O animal tinha as plumas, o tamanho e a delicadeza de um beija-flor, mas com algumas diferenças cruciais: um bico cheio de dentes e um par de penas enormes na cauda, por exemplo.
Trata-se da mais antiga ave do Brasil, cujos restos fósseis de 115 milhões de anos foram descobertos no interior do Ceará.
Já havia indicações de que aves, ou talvez dinossauros emplumados, tinham vivido na área da atual chapada do Araripe, porque penas isoladas haviam sido achadas antes nas rochas da região.
O novo fóssil, porém, deve trazer dados muito mais precisos sobre a evolução das aves, porque o animal inteiro está preservado, com esqueleto articulado, tecidos moles (como tendões), penas e até pigmentos.
A descoberta do fóssil da ave está descrita em artigo na revista científica "Nature Communications".
Assina o trabalho um grupo de paleontólogos brasileiros e argentinos liderados por Ismar Carvalho, da UFRJ (Universidade Federal do Rio de Janeiro), e Fernando Novas, do Museu Argentino de História Natural.
Editoria de Arte/Folhapress | ||
Por enquanto, explica Carvalho, a equipe preferiu não dar um nome científico formal ao fóssil.
"Ele parecia muito novo e peculiar, mas a gente queria, antes de mais nada, que a descoberta circulasse numa revista científica muito lida para ter certeza que ninguém tinha achado nada parecido em outro lugar do mundo, já que são animais que conseguiam se dispersar por longas distâncias", diz.
Outro ponto que estimulou essa cautela é o fato de que o bicho provavelmente é um exemplar jovem, a julgar pelos olhos enormes e pelos ossos não fundidos (ainda em fase de crescimento, portanto).

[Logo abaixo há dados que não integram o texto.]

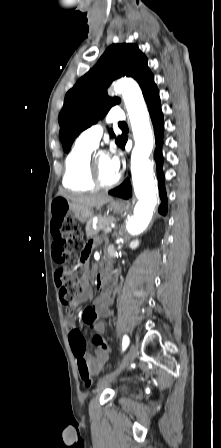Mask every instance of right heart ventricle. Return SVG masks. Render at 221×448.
I'll list each match as a JSON object with an SVG mask.
<instances>
[{
	"mask_svg": "<svg viewBox=\"0 0 221 448\" xmlns=\"http://www.w3.org/2000/svg\"><path fill=\"white\" fill-rule=\"evenodd\" d=\"M94 148L77 142L65 159L63 185L73 191L96 188L90 178L89 161Z\"/></svg>",
	"mask_w": 221,
	"mask_h": 448,
	"instance_id": "obj_1",
	"label": "right heart ventricle"
}]
</instances>
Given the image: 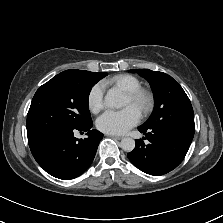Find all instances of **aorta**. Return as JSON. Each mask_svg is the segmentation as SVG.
<instances>
[{
    "label": "aorta",
    "mask_w": 223,
    "mask_h": 223,
    "mask_svg": "<svg viewBox=\"0 0 223 223\" xmlns=\"http://www.w3.org/2000/svg\"><path fill=\"white\" fill-rule=\"evenodd\" d=\"M105 104L110 108H121L125 105V101L117 90L112 88L105 96ZM120 146L124 151L131 152L135 148V141L132 138H123Z\"/></svg>",
    "instance_id": "aorta-1"
}]
</instances>
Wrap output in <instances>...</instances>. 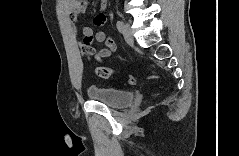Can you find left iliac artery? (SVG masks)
<instances>
[{
    "instance_id": "44dca946",
    "label": "left iliac artery",
    "mask_w": 239,
    "mask_h": 156,
    "mask_svg": "<svg viewBox=\"0 0 239 156\" xmlns=\"http://www.w3.org/2000/svg\"><path fill=\"white\" fill-rule=\"evenodd\" d=\"M116 26H117V29H118L120 32L123 31V22H122V21L118 20V21L116 22Z\"/></svg>"
}]
</instances>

Como a anatomia muda conforme o animal chega à idade adulta, isso atrapalha a identificação da espécie.
"De qualquer modo, as primeiras reações que estamos tendo ao trabalho fortalecem a ideia de que se trata mesmo de um novo gênero de ave", diz o pesquisador da UFRJ.
Por enquanto, o certo é que o animal pertence ao grupo dos Enantiornithes, aves primitivas caracterizadas, na maioria dos casos, pela presença de dentes, os quais denunciam sua origem de "filhas" dos dinossauros carnívoros.
Os Enantiornithes, porém, não deixaram descendentes vivos hoje –as aves modernas derivam de outro grupo, os Euornithes.
Editoria de Arte/Folhapress |
NEGÓCIO DA CHINA
Pode-se dizer que a descoberta é um negócio da China –afinal de contas, espécimes tão bem preservados de aves primitivas só costumam aparecer em camadas geológicas do território chinês.
Carvalho, porém, argumenta que o exemplar nacional até supera seus rivais orientais em certos aspectos.
"O material chinês realmente costuma ser muito bonito, mas em geral os fósseis de lá estão bastante achatados, praticamente bidimensionais. Já o espécime do Araripe preservou muito bem a estrutura tridimensional das penas", afirma.
A chapada nordestina é rica em outros fósseis de preservação espetacular, em especial os de pterossauros (répteis voadores), mas essa é a primeira ave do lugar, e a mais completa de todo o supercontinente Gondwana (que reunia América do Sul, Índia, África e Antártida) na era dos dinossauros.
A fragilidade do esqueleto das aves talvez explique essa dificuldade de encontrar seus fósseis.
Editoria de Arte/Folhapress | ||
A presença de resquícios de pigmento nas longas penas da cauda, junto com o fato de que elas não parecem ter função aerodinâmica, sugere que elas podem ter servido como sinalizadores visuais –seja para que os pais reconhecessem seus filhotes, seja para exibições durante a fase de acasalamento, diz Fernando Novas.
Embora o novo fóssil cearense seja um filhote, sua plumagem é equivalente à de uma ave adulta moderna, sem a penugem "fofinha" típica de muitas aves bebês modernas, o que indicaria que esse padrão de desenvolvimento das penas não existia entre os Enantiornithes.